8) "Vacation club" means a multisite timeshare plan. However, notwithstanding any other provision of this chapter, the use of the term "vacation club" by a person or entity as part of a company, brand, or product name shall not, in and of itself, subject the person, entity, or product being offered to the provisions of this part unless the product offered otherwise meets the definition of a "multisite timeshare plan" as defined in subsection (4).
4) "Multisite timeshare plan" means any method, arrangement, or procedure with respect to which a purchaser obtains, by any means, a recurring right to use and occupy accommodations or facilities of more than one component site, only through use of a reservation system, whether or not the purchaser is able to elect to cease participating in the plan.
Any resale owners that can’t trade in or out of Riviera are not actual members of a “vacation club” as defined above and should not be marketed as such is my interpretation.
When I read the clause about the word vacation club, IMO, it is simply saying that using the word vacation club in and of itself, does not fall under this statute unless it is in conjunction with a multi site timeshare plan.

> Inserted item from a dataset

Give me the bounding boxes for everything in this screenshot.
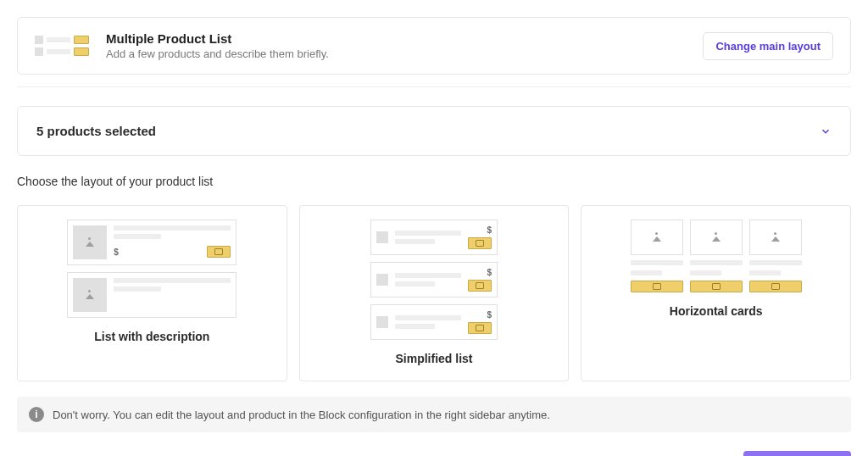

For example, I can create Sandi’s Vacation Club in which all members pay a fee to have one person organize trips for them. My use of the word vacation club does not “subject me as a person to the provisions of this part of the statue” because my vacation club is not a multi site timeshare plan.
Owners of RIV can indeed trade through the program as long as they have qualified points. FL timeshare law does not require that resale owners must be given the same rights as those who purchase direct from a developer The statute is for the developer and rules they must follow, includes guidance in what language must be in the POS in terms of resale.
The POS of each timeshare plan is what sets the rules for resale The POS for RIV restricts resale owners from exchanging their points with BVTC…but it does not restrict them from using II or RCI when we traded with that.
The argument by others is that the
DVC resort agreement of the O14 state that new resorts BVTC decides to associate as another DVC resort must have a DVC resort agreement that is substantially similar to those…that wording doesn’t seem to be there for RIV.
Because there are changes for resale owners, some believe that means it’s not..but it is exactly the same for direct and resale owners who Owned prior to RIV
Since the original language of the O14 is substantially similar, it comes down to whether you believe that restricting access to RIV by resale buyers as of January, 2019, makes it different enough when the rest is all the same to be in violation of the contract.
The DVC resort agreements do give BVTC the ability to set the rules and alter them along the way. The POS also allows for changes. So, is the change between O14 DVC resort agreements and the RIV resort agreement in conflict with the contract? Some think yes…some think no.
The POS is referring to your home resort and all owners, resale or direct, including resale RIV are members of the club at their own resort.
ETA: The other aspect that some have questioned is whether RIV can be considered a component site of a multi site timeshare plan (like DVC) when it’s trading rights are not the same for all owners.. All the FL statue says is that a multi site temshare plan is simply a group of sites that allow owners to use the other sites through a reservation system. RIV certainly seems to meet that standard.
The ability to trade through BVTC has nothing to do with being a club member.